Behalve aan het fietsen ben ik aan de telefoon met een uitzinnige vriend die zojuist een tweede kind heeft gekregen. Geen goed moment dus voor een gesprek met een passant. Ik vind het ook nogal lomp van de man om mij in mijn telefoongesprek te onderbreken. ‘Ik ben aan de telefoon,’ zeg ik vriendelijk tegen de man en fiets wat harder door, waarschijnlijk in de verkeerde richting. De man gaat fanatiek in de achtervolging.

Sinds ik de laatste tijd veel op de televisie ben geweest schieten mensen mij regelmatig aan. Meestal met een korte en krachtige mededeling. Zoals de politieagent die mij inhaalde, uit de auto sprong en achterna rende. Ik begreep in eerste instantie niet waarom; zoals elke Amsterdamse fietser had ik, met de politieauto in zicht, netjes gewacht op het groene licht. Maar de agent wilde alleen maar zijn enthousiasme voor Rusland met mij delen.

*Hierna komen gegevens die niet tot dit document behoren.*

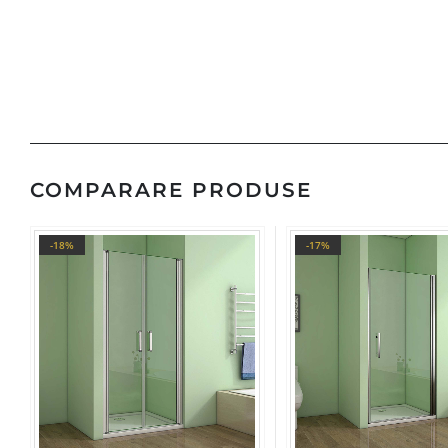
COMPARARE PRODUSE
-18%
-17%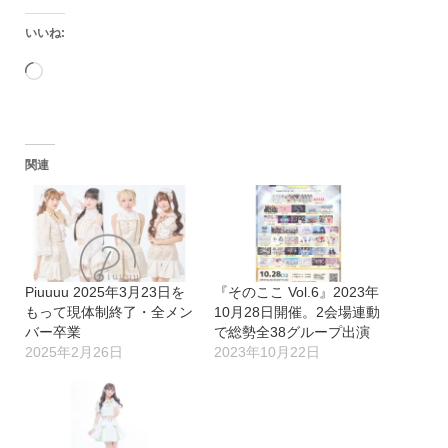
いいね:
読
み
込
関連
み
中…
Piuuuu 2025年3月23日を
『そのここ Vol.6』2023年
もって現体制終了・全メン
10月28日開催。2会場連動
バー卒業
で総勢全38グループ出演
2025年2月26日
2023年10月22日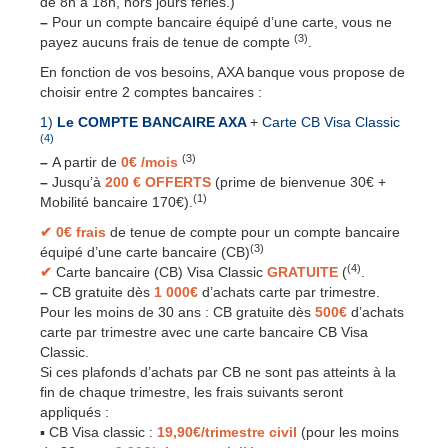
de 8h à 18h, hors jours fériés.)
–
Pour un compte bancaire équipé d’une carte, vous ne
(3)
payez aucuns frais de tenue de compte
.
En fonction de vos besoins, AXA banque vous propose de
choisir entre 2 comptes bancaires :
1)
Le COMPTE BANCAIRE AXA
+
Carte CB Visa Classic
(4)
(3)
–
A partir de
0€ /mois
–
Jusqu’à
200 €
OFFERTS
(prime de bienvenue 30€ +
(1)
Mobilité bancaire 170€).
✔
0€ frais
de tenue de compte pour un compte bancaire
(3)
équipé d’une carte bancaire (CB)
(4)
✔
Carte bancaire (CB) Visa Classic
GRATUITE
(
.
–
CB gratuite dès
1 000€
d’achats carte par trimestre.
Pour les moins de 30 ans : CB gratuite dès
500€
d’achats
carte par trimestre avec une carte bancaire CB Visa
Classic.
Si ces plafonds d’achats par CB ne sont pas atteints à la
fin de chaque trimestre, les frais suivants seront
appliqués :
▪ CB Visa classic :
19,90€/trimestre civil
(pour les moins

Maar er zijn ook mensen die verwachten dat je altijd en overal een lang gesprek met hen voert. Ik ben er inmiddels achter dat je goed op de eerste vraag moet letten. Bij een vraag als ‘Wat maakt jou zo uniek?’ gaan bij mij alle alarmbellen rinkelen.

Maar voor het Vondelpark, waar ik af moest stappen omdat de weg er verandert in een trap en ik mijn telefoongesprek had afgerond, zag de man zijn kans. Wat bleek: ‘Wat maakt jou zo uniek?’ sloeg niet op mijzelf, maar was sarcastisch bedoeld, als commentaar op het asociale geslinger op de fiets, veroorzaakt door mijn geanimeerde telefoongesprek, waarbij ik elk stoplicht negeerde (er was geen politie in de buurt).

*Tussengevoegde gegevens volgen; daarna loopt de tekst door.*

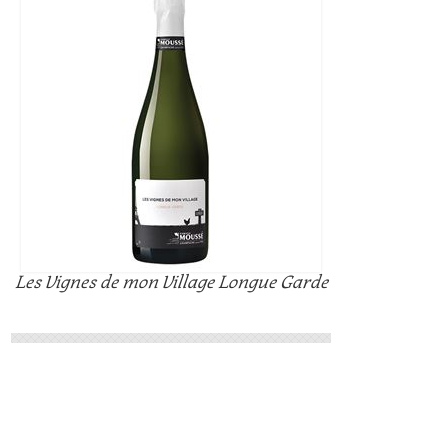
Les Vignes de mon Village Longue Garde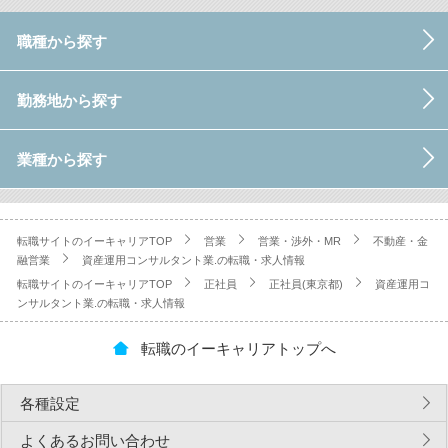
職種から探す
勤務地から探す
業種から探す
転職サイトのイーキャリアTOP
営業
営業・渉外・MR
不動産・金
融営業
資産運用コンサルタント業.の転職・求人情報
転職サイトのイーキャリアTOP
正社員
正社員(東京都)
資産運用コ
ンサルタント業.の転職・求人情報
転職のイーキャリアトップへ
各種設定
よくあるお問い合わせ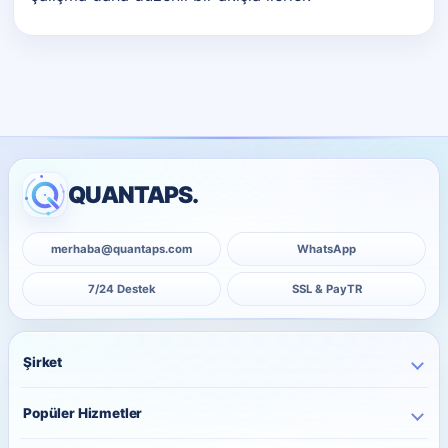
QUANTAPS.
merhaba@quantaps.com
WhatsApp
7/24 Destek
SSL & PayTR
Şirket
Ana Sayfa
Popüler Hizmetler
Kurumsal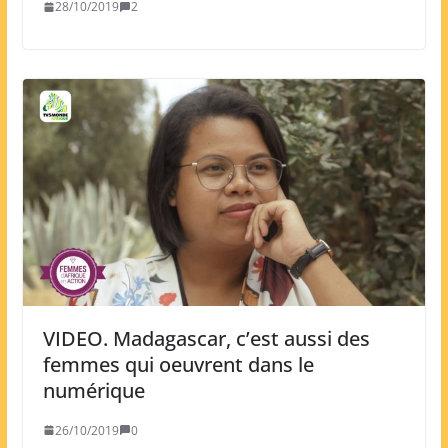
28/10/2019
2
VIDEO. Madagascar, c’est aussi des
femmes qui oeuvrent dans le
numérique
26/10/2019
0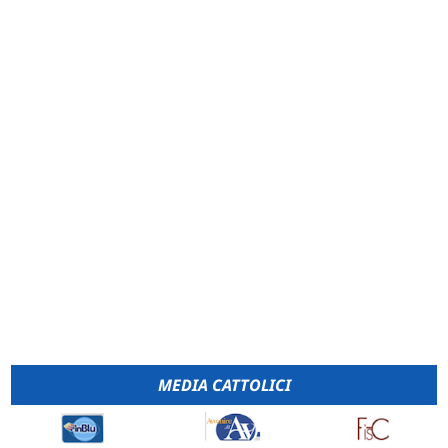
MEDIA CATTOLICI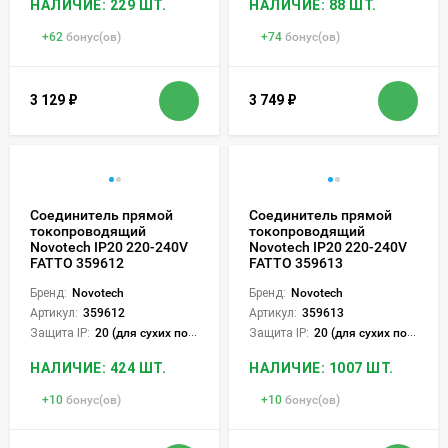
НАЛИЧИЕ: 229 ШТ.
НАЛИЧИЕ: 88 ШТ.
+
62
бонус(ов)
+
74
бонус(ов)
3 129
₽
3 749
₽
Соединитель прямой
Соединитель прямой
токопроводящий
токопроводящий
Novotech IP20 220-240V
Novotech IP20 220-240V
FATTO 359612
FATTO 359613
Бренд:
Novotech
Бренд:
Novotech
Артикул:
359612
Артикул:
359613
Защита IP:
20 (для сухих пом.)
Защита IP:
20 (для сухих пом.)
НАЛИЧИЕ: 424 ШТ.
НАЛИЧИЕ: 1007 ШТ.
+
10
бонус(ов)
+
10
бонус(ов)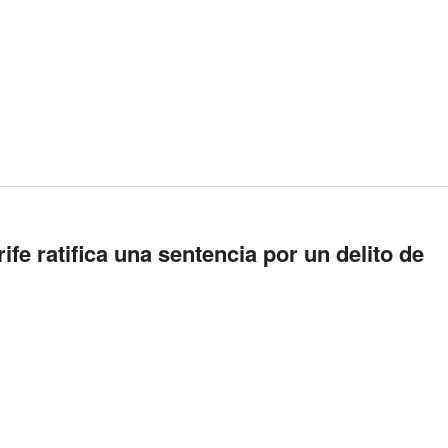
ife ratifica una sentencia por un delito de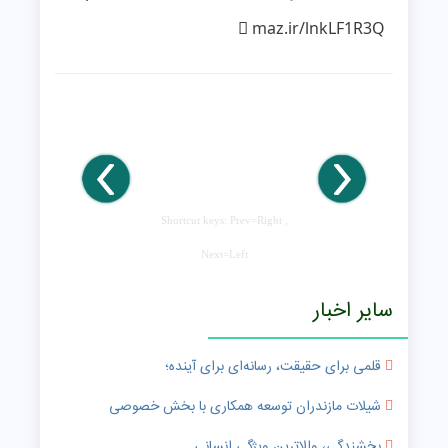
maz.ir/lnkLF1R3Q
Shortcut keys: Prev=Right ,
Next=Left
سایر اخبار
قلمی برای حقیقت، رسانه‌ای برای آینده؛
شیلات مازندران توسعه همکاری با بخش خصوصی
بخشندگی، والاترین ویژگی انسانی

Ik bood mijn excuses aan en vertelde dat ik die bellende, slingerende fietsers zelf ook irritant vind. De man vroeg waarom ik niet eerder was gestopt. ‘Ik dacht dat u dacht dat ik een bekende Nederlander ben,’ stamel ik, terwijl mijn hoofd rood wordt van stompzinnigheid. Terwijl de man mij verbaasd en minachtend aankijkt stapt hij op zijn fiets en rijdt kaarsrecht richting de Amstelveenseweg.